Single-cell RNA sequencing (scRNA-seq) is a powerful tool to study heterogeneity and dynamic changes in cell populations. Clustering scRNA-seq is essential in identifying new cell types and studying their characteristics. University of Pennsylvania researchers developed CellBIC (single Cell BImodal Clustering) to cluster scRNA-seq data based on modality in the gene expression distribution. Compared with classical bottom-up approaches that rely on a distance metric, CellBIC performs hierarchical clustering in a top-down manner. CellBIC outperformed the bottom-up hierarchical clustering approach and other recently developed clustering algorithms while maintaining the hierarchical structure of cells. Importantly, CellBIC identifies type 2 diabetes and age specific β cell signatures characterized by SIX3 and CDH2, respectively.
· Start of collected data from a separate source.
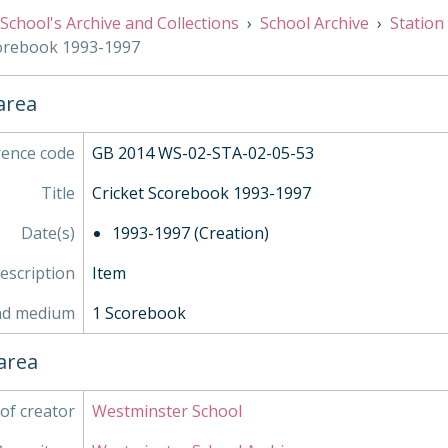
03 - Water, 1971-2000
School's Archive and Collections
School Archive
Station
04 - Football, 1854-1972
corebook 1993-1997
05 - Athletics, 1861-1898
06 - Fencing, 1862-1959
07 - Tennis, 1952-1963
 area
SOC - Societies, 1879-
- Works of Art
rence code
GB 2014 WS-02-STA-02-05-53
- Objects
- Personal Papers
Title
Cricket Scorebook 1993-1997
- Associated Organisations
Date(s)
1993-1997 (Creation)
description
Item
nd medium
1 Scorebook
area
of creator
Westminster School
CellBIC implements top-down hierarchical clustering using bimodal pattern
(A) Step 1: Boolean membership is obtained using a Gaussian mixture model. (B) Step 2: A gene group is selected based on the Boolean membership. Only genes observed in one mode significantly are included. (C) Step 3: A membership matrix is obtained using the selected gene set. Cells are divided into two groups based on the membership matrix. (D) A top-down clustering is performed by applying A-C recursively. (E) A membership matrix obtained by CellBIC when using human pancreatic α and β cells (3). (F) A classical bottom-up hierarchical clustering using human pancreatic α and β cells (3). The point to cut the tree is not well defined for the bottom-up hierarchical clustering.